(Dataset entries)
'''

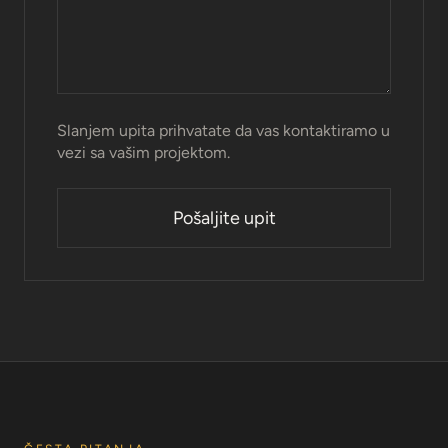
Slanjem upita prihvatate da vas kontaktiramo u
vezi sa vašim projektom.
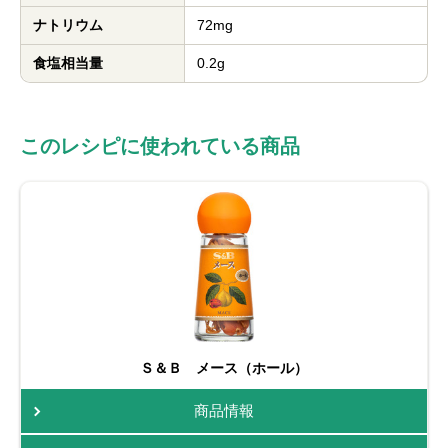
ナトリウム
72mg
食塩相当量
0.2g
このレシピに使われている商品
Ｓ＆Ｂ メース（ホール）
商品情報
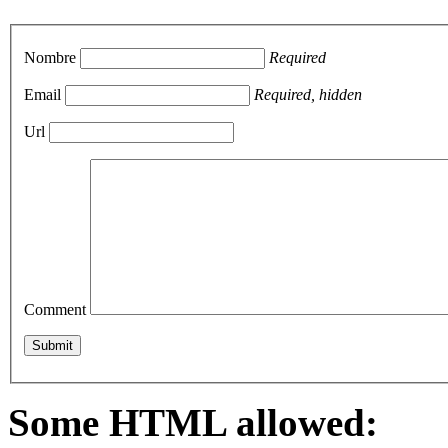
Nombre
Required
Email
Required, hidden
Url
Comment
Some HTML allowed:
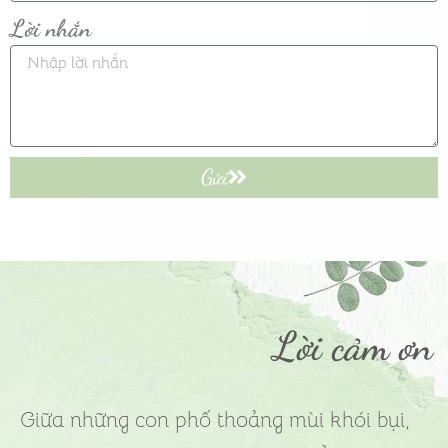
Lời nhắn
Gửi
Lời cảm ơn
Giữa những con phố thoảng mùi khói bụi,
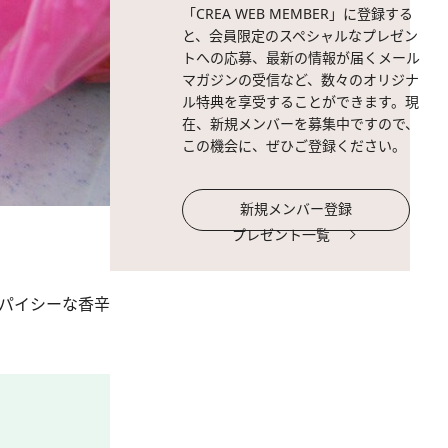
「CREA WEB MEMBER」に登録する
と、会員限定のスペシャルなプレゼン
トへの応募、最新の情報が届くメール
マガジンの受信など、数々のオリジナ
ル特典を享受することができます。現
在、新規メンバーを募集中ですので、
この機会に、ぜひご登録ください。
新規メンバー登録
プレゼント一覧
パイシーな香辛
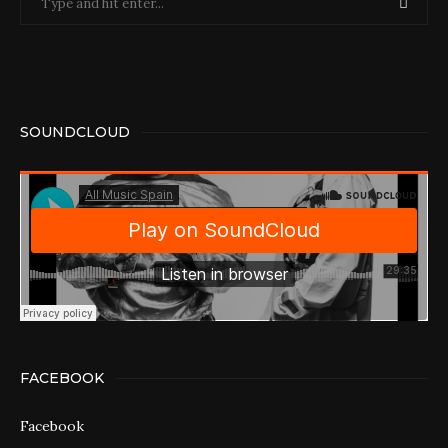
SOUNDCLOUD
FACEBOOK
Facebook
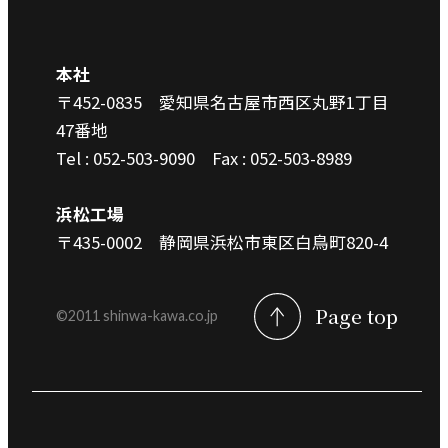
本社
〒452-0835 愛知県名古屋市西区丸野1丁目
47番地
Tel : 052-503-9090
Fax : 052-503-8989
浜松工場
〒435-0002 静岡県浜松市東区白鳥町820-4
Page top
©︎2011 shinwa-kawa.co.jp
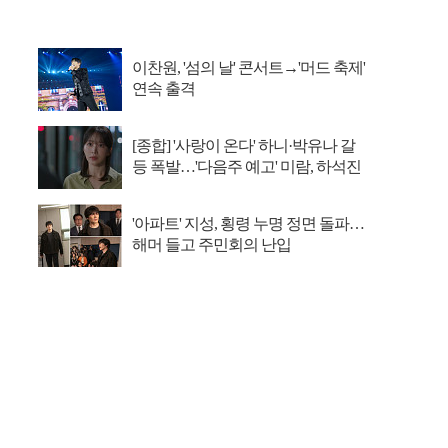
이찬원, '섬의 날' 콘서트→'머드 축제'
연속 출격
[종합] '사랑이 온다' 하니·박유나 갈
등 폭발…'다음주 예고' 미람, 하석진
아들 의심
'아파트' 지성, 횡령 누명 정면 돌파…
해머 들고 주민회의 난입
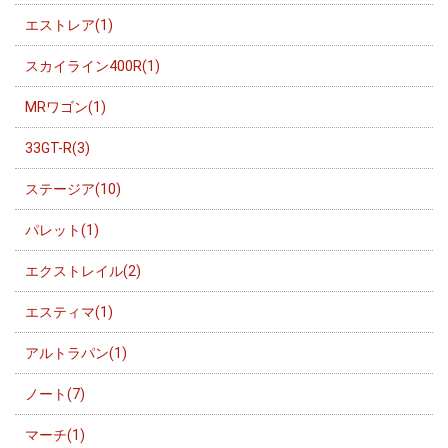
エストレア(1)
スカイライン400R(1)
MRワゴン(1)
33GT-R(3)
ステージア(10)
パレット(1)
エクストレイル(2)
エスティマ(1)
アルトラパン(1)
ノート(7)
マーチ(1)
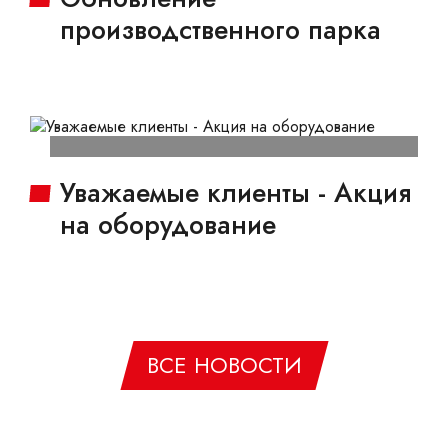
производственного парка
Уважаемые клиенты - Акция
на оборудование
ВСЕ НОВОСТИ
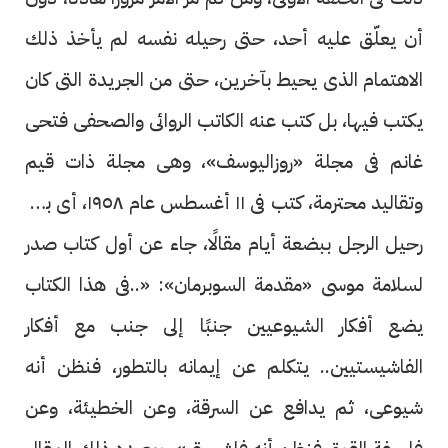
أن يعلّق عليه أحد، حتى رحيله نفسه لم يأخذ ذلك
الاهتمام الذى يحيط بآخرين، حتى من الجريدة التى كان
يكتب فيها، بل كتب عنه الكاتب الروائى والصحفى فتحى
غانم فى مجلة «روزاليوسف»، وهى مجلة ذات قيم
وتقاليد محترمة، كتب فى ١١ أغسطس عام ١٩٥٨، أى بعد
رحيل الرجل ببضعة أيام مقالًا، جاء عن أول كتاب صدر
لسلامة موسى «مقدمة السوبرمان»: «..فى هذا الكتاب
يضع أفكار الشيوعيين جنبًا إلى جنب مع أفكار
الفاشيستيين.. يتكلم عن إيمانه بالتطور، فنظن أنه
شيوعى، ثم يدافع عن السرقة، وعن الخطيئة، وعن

'''
'''

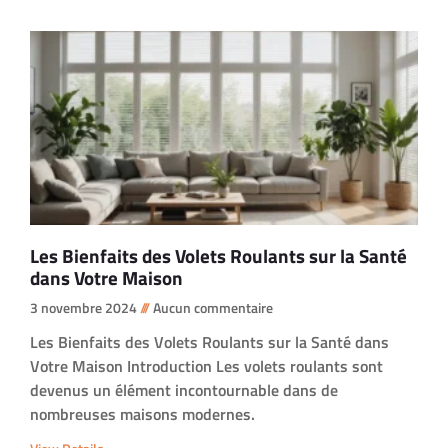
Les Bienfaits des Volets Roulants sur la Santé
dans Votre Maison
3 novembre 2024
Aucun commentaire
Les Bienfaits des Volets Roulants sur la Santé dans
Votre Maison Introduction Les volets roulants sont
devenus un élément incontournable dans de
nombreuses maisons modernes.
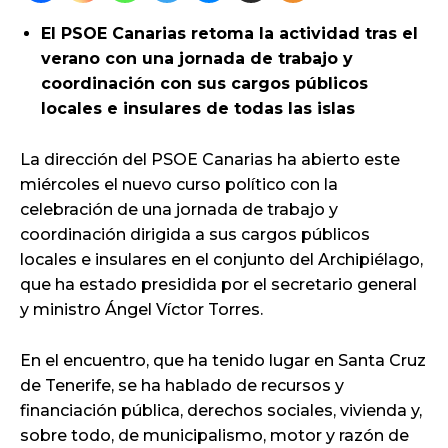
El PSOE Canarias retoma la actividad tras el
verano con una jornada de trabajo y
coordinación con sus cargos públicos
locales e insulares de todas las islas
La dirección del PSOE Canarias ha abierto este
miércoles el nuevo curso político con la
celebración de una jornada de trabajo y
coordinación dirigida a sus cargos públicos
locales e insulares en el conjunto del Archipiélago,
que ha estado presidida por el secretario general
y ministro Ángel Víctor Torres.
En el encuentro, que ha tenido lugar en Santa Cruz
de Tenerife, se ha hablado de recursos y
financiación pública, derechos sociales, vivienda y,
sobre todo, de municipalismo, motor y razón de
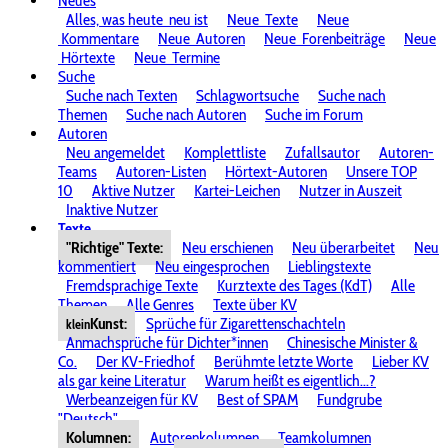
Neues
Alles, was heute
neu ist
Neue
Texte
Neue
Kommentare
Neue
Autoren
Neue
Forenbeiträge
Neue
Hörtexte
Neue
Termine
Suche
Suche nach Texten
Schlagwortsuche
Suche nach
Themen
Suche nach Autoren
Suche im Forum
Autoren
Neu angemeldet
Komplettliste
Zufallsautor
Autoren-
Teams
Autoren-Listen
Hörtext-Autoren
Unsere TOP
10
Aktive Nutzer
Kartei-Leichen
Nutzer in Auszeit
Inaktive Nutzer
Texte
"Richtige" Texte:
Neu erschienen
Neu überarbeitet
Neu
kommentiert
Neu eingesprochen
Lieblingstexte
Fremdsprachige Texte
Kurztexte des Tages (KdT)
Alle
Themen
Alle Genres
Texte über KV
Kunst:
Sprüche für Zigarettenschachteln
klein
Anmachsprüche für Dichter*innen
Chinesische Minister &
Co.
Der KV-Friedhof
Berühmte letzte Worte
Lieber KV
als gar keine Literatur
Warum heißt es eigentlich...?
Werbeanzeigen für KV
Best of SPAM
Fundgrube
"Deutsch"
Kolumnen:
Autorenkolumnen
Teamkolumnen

'''
'''

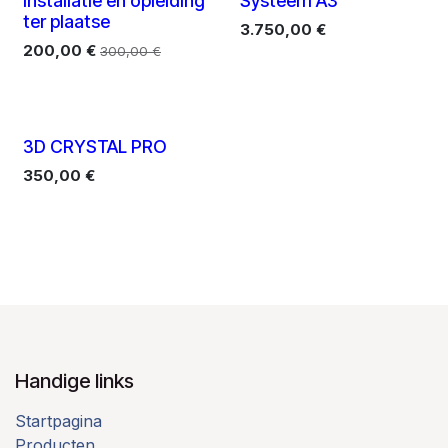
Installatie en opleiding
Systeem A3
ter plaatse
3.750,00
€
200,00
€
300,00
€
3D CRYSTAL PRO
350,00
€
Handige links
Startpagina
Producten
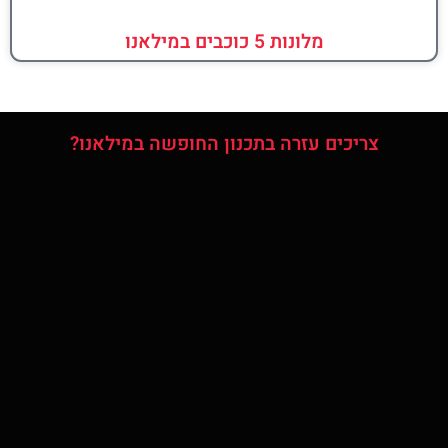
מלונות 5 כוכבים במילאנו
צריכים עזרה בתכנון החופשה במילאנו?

'''

Problem ▸
Taking the lines above, repeat exactly those from the line that contains "Neu erschienen" through the line that contains "Teamkolumnen", and both of those lines as well. Include nothing else.

Task output ▸
Neu erschienen
Neu überarbeitet
Neu
kommentiert
Neu eingesprochen
Lieblingstexte
Fremdsprachige Texte
Kurztexte des Tages (KdT)
Alle
Themen
Alle Genres
Texte über KV
Kunst:
Sprüche für Zigarettenschachteln
klein
Anmachsprüche für Dichter*innen
Chinesische Minister &
Co.
Der KV-Friedhof
Berühmte letzte Worte
Lieber KV
als gar keine Literatur
Warum heißt es eigentlich...?
Werbeanzeigen für KV
Best of SPAM
Fundgrube
"Deutsch"
Kolumnen:
Autorenkolumnen
Teamkolumnen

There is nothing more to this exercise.